NLP - Get the most semantically similar texts

There are two types of data - with and without labels. In this post I will focus on the unlabeled text, which should simulate human dialog or an email communication. There is a lot of stuff you can do with these texts, one of them is clustering.

You can use already implemented algorithms like KMeans, but you will struggle with textual representation, because in the human generated text is a lot of missplelling and abbreviations. This makes TF-IDF very sparse and ineffective to catch similarities in the text. For example, “cat” and “kitten” would be as far as “cat” and “house”. Because TF-IDF does not catch the semantic.

To solve this we can use the work of Tomas Mikolov. He created a neural network model which can “catch” the semantics of text into low-dimensional space (usually 300 dim). I want to talk about it in a future post. We will use FastText because it is character-based. We will base our approach on this paper. So we use coordinate-wise mean, because it is simple to implement and provide not bad results.

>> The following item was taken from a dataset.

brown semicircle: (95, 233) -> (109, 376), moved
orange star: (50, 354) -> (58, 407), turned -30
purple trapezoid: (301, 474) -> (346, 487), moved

My data (taken from the Enron dataset) looks like this:

msg_raw 
from 
to 
msg_init 
msg_reply 
subject 
cluster (set to -1 at initializion)

Here is a part where I will take care of embedding. I have already implemented version where I can use TF-IDF weight to adjust embedding:

def get_embedding_for_doc(document_order, embedding_model, dim, tfidf_matrix, not_weight = True):
    embeddings = []
    number_of_examples = 0.0
    for w, s in [(terms[i], s) for (i, s) in get_scores_for_doc(document_order, tfidf_matrix)]:
        try:
            if not_weight:
                embeddings.append(embedding_model[w]) # normal
            else:
                embeddings.append((s * embedding_model[w])) # weighted
        except KeyError as e:
#             print (w , " not in dictionary (writing to file ./stopwords.txt)")
            with open("./stop_words.txt" , "aw") as f:
                f.write(w + "\n")
    embeddings = np.array(embeddings)
    if len(embeddings) > 0:
        return np.mean(embeddings, axis=0)
    else:
        return np.zeros(dim)

To get scored for ith document. We have to know the index of the document:

def get_scores_for_doc(document_order, tfidf_matrix):
    feature_index = tfidf_matrix[document_order,:].nonzero()[1]
    return zip(feature_index, [tfidf_matrix[document_order, x] for x in feature_index])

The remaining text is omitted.